▶ **WHAT YOU HAVE TO DO**
Going through the entries below, count each line containing the word "regi". Report the number only.
TASK INPUT START
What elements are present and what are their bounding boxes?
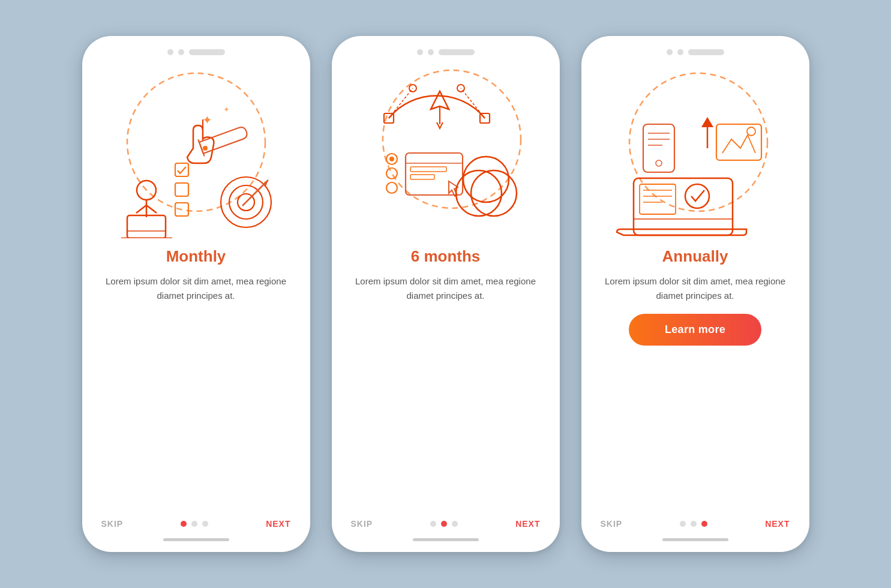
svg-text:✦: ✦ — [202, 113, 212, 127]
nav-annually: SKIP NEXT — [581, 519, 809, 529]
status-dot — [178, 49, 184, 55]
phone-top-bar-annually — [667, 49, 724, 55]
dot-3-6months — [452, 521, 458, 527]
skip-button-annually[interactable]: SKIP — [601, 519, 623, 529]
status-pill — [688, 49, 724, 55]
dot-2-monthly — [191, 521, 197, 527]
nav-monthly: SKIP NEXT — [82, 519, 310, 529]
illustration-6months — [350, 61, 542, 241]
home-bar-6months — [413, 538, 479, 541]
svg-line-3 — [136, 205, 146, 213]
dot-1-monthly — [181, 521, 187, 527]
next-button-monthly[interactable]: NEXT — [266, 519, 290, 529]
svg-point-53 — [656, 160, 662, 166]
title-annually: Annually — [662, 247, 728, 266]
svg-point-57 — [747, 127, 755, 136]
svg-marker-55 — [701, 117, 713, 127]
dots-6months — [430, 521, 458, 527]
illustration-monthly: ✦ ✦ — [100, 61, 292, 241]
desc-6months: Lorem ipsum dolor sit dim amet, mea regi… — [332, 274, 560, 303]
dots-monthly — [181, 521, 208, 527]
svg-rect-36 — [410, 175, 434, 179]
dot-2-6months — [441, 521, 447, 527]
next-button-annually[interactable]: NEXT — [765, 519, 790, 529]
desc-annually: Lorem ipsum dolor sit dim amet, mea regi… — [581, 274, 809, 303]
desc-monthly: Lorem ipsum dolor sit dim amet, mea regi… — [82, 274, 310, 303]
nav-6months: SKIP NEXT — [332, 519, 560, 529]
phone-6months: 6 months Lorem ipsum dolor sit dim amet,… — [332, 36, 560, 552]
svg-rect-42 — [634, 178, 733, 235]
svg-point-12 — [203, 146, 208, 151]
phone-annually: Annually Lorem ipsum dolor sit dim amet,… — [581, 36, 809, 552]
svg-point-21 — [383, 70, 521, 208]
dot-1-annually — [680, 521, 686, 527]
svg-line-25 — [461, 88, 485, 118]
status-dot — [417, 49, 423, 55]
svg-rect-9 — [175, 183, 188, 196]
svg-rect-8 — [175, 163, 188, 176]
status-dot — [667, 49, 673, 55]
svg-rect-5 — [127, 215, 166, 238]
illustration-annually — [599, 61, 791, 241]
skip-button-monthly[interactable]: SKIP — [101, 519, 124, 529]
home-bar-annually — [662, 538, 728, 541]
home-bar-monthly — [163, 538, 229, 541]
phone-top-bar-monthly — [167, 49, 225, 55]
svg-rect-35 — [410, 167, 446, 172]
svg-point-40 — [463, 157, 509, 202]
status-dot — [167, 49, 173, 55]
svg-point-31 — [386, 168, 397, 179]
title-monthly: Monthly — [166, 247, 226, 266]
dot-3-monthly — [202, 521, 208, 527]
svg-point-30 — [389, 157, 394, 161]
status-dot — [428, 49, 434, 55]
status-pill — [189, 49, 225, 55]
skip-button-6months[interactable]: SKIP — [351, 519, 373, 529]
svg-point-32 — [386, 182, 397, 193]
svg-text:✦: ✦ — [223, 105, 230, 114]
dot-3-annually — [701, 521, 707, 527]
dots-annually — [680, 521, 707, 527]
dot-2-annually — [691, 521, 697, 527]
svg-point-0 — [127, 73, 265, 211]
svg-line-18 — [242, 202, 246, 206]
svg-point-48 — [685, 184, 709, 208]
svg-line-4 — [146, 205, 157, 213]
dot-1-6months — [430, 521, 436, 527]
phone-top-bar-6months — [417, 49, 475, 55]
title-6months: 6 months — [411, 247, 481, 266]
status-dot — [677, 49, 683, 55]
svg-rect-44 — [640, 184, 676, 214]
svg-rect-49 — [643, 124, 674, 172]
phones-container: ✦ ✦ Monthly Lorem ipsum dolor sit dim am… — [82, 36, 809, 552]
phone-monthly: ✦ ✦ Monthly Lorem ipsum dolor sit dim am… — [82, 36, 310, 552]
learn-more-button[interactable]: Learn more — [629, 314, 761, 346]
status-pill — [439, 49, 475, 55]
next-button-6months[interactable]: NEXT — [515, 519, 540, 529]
TASK INPUT END
▶ **RESPONSE AREA**
3